Дверь полуоткрылась; последовал короткий разговор между прибывшим и кем-то внутри дома; один просил и настаивал, другой, казалось, колебался и возражал; наконец он уступил, и де Гранлис вошел в дом.
Кантекор немедленно вышел из своей засады и быстро очутился перед подозрительным домом, как раз вовремя, чтобы дверь не успела захлопнуться. Решительной рукой он придержал половинку двери и в свою очередь проник в вестибюль.
Какой-то старик испуганно попятился перед ним, говоря:
– Сюда нельзя, нельзя! Кто вы?
Кантекор не смутился и грубо ответил:
– Я иду, куда входят другие… Кто я? Полицейский, милый друг! Молчи или берегись! Ты принимаешь беглецов, я видел. Ну, прочь! Пропусти меня!
– Ах, если бы вы знали, если бы вы видели, слышали этого молодого человека! – начал испуганный старик. – Его отец, его мать погребены здесь…
– Что такое ты толкуешь? Что же здесь такое?
– Здесь бывшее кладбище Святой Магдалины, – печально ответил старик.
– Черт возьми, ведь это верно, – пробормотал с невольным трепетом Кантекор. – Ну все равно, я должен видеть… – И он прошел дальше.

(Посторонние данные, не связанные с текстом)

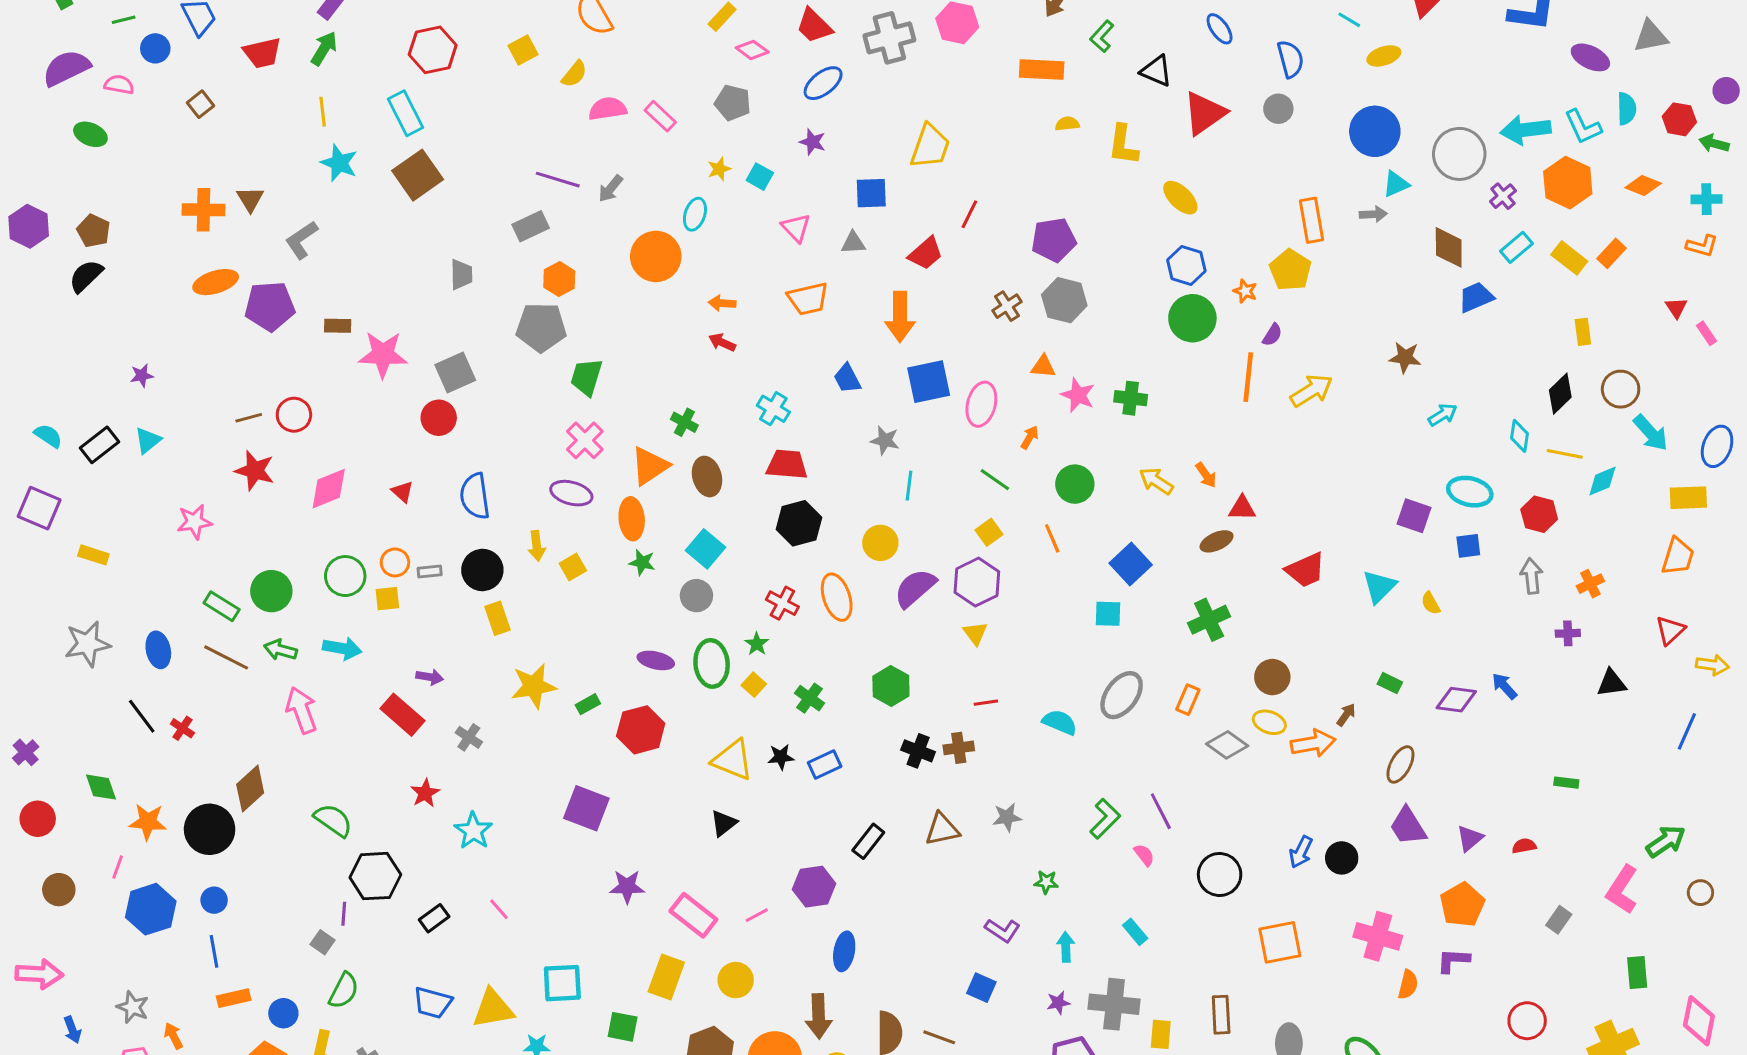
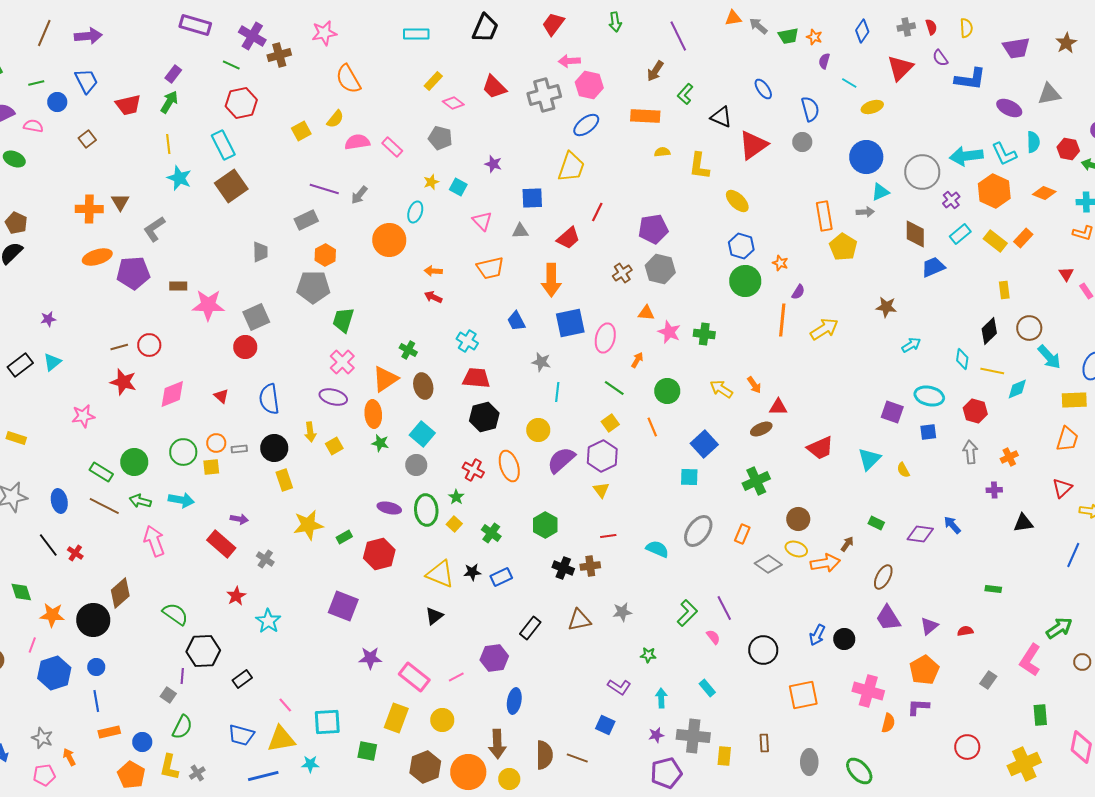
yellow square: (523, 50) -> (301, 131), moved
blue ellipse: (823, 83) -> (586, 125), moved
yellow pentagon: (1290, 270) -> (843, 247), moved
pink line: (499, 909) -> (285, 705), moved
brown rectangle: (1221, 1015) -> (764, 743), size x0.7

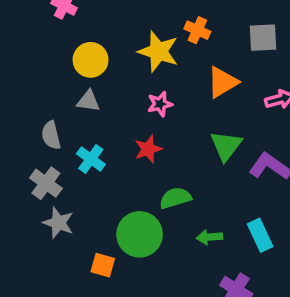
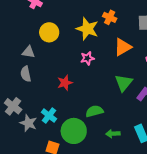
gray triangle: (88, 101) -> (28, 52), moved
red star: (148, 149) -> (65, 83), moved
cyan cross: (91, 159) -> (49, 116), moved
gray cross: (46, 183) -> (13, 106), moved

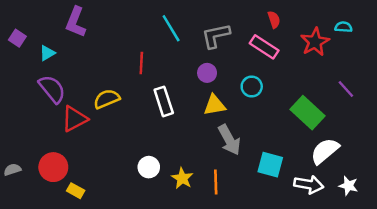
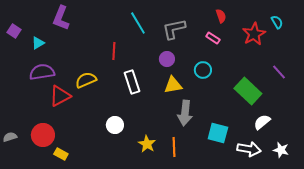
cyan semicircle: (343, 27) -> (277, 22), turned 56
pink rectangle: (264, 47) -> (213, 38), size x0.6
purple semicircle: (52, 89) -> (42, 72), turned -60
gray arrow: (229, 140) -> (185, 113), turned 35
white semicircle: (325, 151) -> (262, 122), size x0.7
white circle: (149, 167) -> (115, 125), moved

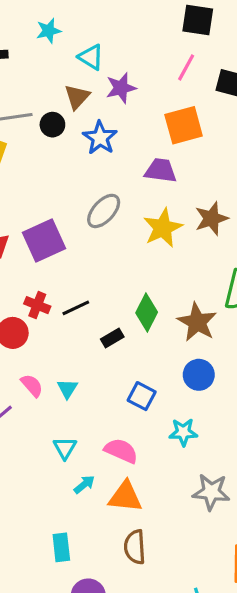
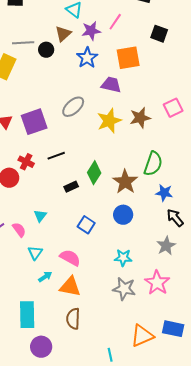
pink line: (186, 67) -> (115, 22), moved
blue star: (100, 138) -> (87, 58), moved
black line: (76, 308) -> (56, 156), moved
pink semicircle: (32, 385) -> (19, 230), moved
cyan star: (183, 432) -> (123, 258), moved
cyan rectangle: (61, 547) -> (27, 315), size x1.5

Бывшее кладбище после террора было куплено адвокатом Оливье Деклозо. Преданный роялист, он хотел спасти таким образом от осквернения обагренную кровью землю, где покоились изуродованные тела короля Людовика XVI, королевы Марии-Антуанетты, Шарлотты Корде – драгоценные для него останки. Здесь же покоились кости Роланд, Дюбарри и многих тысяч обезглавленных аристократов… Теперь здесь был разведен сад.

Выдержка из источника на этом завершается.